───── Information ─────
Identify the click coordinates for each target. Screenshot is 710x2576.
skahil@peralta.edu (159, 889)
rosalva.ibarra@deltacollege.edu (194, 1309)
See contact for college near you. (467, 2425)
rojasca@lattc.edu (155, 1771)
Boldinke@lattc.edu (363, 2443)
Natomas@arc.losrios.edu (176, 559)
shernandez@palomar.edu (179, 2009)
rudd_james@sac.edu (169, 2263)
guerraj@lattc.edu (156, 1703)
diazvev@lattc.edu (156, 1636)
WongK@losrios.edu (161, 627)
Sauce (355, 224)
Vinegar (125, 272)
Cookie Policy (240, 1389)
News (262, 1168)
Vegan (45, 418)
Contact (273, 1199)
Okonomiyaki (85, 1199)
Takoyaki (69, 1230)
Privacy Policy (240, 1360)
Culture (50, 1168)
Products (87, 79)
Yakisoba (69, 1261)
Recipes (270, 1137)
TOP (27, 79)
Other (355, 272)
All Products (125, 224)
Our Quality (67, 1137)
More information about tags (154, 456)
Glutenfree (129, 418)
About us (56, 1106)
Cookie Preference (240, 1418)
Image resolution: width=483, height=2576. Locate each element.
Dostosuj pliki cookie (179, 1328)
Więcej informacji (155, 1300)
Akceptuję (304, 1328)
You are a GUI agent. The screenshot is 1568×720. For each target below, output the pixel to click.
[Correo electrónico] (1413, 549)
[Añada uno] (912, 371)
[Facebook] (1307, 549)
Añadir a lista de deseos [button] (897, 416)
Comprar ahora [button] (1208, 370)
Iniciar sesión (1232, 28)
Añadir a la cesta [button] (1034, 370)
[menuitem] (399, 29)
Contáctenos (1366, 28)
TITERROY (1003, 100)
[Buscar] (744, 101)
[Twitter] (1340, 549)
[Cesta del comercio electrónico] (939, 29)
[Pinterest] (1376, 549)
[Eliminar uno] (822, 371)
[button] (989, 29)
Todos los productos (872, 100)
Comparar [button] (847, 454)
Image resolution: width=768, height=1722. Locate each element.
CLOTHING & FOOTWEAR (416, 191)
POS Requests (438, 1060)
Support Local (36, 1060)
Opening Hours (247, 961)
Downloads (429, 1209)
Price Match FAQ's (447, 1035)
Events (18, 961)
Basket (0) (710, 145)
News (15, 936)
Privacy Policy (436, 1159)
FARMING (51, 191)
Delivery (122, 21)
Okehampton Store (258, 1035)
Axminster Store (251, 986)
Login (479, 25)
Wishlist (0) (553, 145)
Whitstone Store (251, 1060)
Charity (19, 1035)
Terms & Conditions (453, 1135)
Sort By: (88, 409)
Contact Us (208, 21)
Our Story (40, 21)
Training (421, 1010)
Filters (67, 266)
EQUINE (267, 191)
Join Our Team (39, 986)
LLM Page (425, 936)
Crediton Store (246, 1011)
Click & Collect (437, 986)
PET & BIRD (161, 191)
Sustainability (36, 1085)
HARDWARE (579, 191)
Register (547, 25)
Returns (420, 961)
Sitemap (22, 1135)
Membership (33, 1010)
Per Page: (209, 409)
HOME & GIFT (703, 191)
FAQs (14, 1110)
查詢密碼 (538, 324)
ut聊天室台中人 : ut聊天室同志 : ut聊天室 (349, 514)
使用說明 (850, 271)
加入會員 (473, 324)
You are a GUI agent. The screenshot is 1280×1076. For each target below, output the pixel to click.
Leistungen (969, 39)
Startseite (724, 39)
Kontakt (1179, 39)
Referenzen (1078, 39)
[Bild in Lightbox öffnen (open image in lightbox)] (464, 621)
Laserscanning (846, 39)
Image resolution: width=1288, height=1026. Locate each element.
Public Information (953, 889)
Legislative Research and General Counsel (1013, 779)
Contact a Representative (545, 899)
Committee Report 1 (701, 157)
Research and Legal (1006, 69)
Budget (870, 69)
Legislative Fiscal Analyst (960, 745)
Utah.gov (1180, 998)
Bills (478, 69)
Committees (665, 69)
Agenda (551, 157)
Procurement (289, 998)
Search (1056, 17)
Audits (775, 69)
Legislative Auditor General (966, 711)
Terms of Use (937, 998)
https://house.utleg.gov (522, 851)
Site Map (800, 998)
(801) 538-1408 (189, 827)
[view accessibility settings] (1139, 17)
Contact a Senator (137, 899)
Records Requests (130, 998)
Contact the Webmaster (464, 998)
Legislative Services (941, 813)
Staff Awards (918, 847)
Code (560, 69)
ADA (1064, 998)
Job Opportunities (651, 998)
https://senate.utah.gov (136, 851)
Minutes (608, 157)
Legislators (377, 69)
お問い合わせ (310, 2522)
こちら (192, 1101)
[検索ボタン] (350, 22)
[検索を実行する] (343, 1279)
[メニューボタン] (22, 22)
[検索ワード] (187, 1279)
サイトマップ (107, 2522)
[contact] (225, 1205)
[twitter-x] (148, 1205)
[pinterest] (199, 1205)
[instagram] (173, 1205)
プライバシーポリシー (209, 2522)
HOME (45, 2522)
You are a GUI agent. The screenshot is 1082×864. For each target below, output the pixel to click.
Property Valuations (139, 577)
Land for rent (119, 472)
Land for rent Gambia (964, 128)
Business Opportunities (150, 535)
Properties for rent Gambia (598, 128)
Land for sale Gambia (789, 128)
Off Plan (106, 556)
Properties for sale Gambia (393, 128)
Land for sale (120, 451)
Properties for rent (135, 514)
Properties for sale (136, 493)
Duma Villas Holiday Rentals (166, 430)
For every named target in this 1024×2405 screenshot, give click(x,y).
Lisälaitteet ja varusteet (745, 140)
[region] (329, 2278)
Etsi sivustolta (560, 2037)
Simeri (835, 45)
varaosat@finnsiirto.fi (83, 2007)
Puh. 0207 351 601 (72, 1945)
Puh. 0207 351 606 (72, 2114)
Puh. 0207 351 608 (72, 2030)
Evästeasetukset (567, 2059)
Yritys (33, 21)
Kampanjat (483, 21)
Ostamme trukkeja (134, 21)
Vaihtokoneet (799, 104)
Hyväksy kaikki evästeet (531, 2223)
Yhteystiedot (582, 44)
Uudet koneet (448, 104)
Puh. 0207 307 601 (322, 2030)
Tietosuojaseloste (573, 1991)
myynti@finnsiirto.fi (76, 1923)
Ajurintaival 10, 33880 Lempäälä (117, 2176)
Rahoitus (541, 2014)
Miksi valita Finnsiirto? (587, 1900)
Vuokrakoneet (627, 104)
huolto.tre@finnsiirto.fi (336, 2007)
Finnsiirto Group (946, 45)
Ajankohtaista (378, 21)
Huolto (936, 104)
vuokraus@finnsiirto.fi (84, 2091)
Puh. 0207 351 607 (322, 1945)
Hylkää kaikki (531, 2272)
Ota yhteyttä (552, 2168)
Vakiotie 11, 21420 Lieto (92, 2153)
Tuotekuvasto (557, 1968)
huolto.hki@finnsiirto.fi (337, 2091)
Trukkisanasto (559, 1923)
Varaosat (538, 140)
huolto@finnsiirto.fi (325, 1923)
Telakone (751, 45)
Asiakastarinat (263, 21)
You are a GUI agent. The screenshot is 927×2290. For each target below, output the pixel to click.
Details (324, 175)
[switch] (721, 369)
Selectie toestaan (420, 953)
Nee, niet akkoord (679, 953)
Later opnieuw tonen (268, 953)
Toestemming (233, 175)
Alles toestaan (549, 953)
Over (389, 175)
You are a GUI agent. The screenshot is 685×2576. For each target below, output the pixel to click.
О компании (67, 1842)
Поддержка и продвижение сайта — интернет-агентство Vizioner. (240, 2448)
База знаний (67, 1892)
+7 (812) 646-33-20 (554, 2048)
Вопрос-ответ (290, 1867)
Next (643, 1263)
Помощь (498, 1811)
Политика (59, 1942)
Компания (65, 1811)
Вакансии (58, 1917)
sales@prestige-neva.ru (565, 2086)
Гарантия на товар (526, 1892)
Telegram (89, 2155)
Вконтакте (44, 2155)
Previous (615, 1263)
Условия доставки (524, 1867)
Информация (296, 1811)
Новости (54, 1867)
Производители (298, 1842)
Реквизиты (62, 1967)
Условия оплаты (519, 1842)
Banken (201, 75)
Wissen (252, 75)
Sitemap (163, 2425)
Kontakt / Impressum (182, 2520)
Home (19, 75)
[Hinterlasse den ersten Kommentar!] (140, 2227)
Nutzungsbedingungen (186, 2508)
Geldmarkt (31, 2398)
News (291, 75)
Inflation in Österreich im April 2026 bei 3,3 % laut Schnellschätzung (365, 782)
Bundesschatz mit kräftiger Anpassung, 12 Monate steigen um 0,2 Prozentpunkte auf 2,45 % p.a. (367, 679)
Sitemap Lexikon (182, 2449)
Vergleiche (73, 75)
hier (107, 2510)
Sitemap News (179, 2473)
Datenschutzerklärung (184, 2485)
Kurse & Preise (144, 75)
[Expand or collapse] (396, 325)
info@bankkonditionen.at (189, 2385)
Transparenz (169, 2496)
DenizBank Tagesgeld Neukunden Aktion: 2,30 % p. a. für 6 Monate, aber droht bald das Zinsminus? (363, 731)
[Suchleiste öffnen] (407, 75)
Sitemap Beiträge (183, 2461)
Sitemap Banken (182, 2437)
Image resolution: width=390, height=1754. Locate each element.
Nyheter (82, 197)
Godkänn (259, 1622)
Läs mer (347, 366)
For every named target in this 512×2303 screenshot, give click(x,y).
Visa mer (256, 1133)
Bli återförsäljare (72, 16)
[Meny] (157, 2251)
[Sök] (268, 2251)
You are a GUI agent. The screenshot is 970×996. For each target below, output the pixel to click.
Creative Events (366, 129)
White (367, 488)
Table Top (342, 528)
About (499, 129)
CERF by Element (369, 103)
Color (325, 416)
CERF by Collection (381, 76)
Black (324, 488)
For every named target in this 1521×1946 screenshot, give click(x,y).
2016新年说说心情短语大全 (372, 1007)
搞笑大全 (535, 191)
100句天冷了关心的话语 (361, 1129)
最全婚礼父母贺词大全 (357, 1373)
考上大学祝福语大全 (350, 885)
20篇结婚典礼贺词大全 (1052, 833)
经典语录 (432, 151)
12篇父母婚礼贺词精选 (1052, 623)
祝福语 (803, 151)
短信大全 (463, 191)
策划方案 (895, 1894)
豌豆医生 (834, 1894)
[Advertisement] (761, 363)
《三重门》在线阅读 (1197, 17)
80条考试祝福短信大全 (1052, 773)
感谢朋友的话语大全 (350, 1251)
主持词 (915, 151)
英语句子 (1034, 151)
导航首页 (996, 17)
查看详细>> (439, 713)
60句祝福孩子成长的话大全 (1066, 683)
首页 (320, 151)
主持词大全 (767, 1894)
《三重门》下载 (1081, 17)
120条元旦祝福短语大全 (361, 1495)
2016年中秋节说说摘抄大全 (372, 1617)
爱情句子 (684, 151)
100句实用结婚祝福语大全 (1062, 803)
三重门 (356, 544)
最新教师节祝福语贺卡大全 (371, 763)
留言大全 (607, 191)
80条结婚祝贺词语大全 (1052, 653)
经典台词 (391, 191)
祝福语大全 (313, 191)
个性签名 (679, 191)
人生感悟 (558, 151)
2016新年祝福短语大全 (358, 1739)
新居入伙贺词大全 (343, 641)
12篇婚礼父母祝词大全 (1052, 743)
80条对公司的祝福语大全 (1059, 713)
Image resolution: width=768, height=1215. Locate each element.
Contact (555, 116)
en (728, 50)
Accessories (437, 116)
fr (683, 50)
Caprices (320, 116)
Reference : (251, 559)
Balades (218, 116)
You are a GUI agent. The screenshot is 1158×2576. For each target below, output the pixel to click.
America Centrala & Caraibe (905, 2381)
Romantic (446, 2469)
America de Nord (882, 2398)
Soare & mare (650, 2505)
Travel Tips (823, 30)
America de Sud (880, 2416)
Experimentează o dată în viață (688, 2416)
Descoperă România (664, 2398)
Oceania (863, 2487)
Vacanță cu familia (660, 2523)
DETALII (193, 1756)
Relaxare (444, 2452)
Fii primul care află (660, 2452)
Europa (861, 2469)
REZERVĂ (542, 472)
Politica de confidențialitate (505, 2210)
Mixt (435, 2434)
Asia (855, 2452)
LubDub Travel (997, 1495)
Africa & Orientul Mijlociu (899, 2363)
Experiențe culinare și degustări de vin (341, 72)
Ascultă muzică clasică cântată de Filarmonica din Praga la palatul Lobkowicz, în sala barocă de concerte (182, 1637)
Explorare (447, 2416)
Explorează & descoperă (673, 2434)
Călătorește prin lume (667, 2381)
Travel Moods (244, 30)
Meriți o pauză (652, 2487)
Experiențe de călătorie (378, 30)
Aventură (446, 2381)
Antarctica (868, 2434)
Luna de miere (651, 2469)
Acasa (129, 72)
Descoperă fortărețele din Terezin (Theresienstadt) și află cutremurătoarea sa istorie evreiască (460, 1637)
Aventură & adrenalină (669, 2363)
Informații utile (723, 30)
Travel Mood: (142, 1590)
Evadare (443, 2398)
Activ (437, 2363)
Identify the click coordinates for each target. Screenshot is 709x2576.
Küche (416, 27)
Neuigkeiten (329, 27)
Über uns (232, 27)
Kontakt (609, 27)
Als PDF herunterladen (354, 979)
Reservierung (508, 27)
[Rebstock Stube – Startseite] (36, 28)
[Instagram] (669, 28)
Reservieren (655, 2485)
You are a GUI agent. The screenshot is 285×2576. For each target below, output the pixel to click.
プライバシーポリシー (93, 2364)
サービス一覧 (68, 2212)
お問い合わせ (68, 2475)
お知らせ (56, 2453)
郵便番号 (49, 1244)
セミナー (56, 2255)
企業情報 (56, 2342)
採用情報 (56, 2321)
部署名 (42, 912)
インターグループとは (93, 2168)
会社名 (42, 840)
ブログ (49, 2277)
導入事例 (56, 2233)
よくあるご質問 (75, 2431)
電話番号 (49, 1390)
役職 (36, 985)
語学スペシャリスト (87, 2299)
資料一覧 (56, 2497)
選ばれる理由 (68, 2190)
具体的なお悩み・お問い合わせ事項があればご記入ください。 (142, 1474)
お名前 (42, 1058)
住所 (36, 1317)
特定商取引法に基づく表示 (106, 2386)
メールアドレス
─────
● **Work required**: Everything in the material above from the line that has "Dostosuj pliki cookie (179, 1328)" through the line that has "[Pinterest] (1376, 549)" must be duplicated exactly, with no other lines given.

● **Response box**:
Dostosuj pliki cookie (179, 1328)
Więcej informacji (155, 1300)
Akceptuję (304, 1328)
You are a GUI agent. The screenshot is 1568×720. For each target below, output the pixel to click.
[Correo electrónico] (1413, 549)
[Añada uno] (912, 371)
[Facebook] (1307, 549)
Añadir a lista de deseos [button] (897, 416)
Comprar ahora [button] (1208, 370)
Iniciar sesión (1232, 28)
Añadir a la cesta [button] (1034, 370)
[menuitem] (399, 29)
Contáctenos (1366, 28)
TITERROY (1003, 100)
[Buscar] (744, 101)
[Twitter] (1340, 549)
[Cesta del comercio electrónico] (939, 29)
[Pinterest] (1376, 549)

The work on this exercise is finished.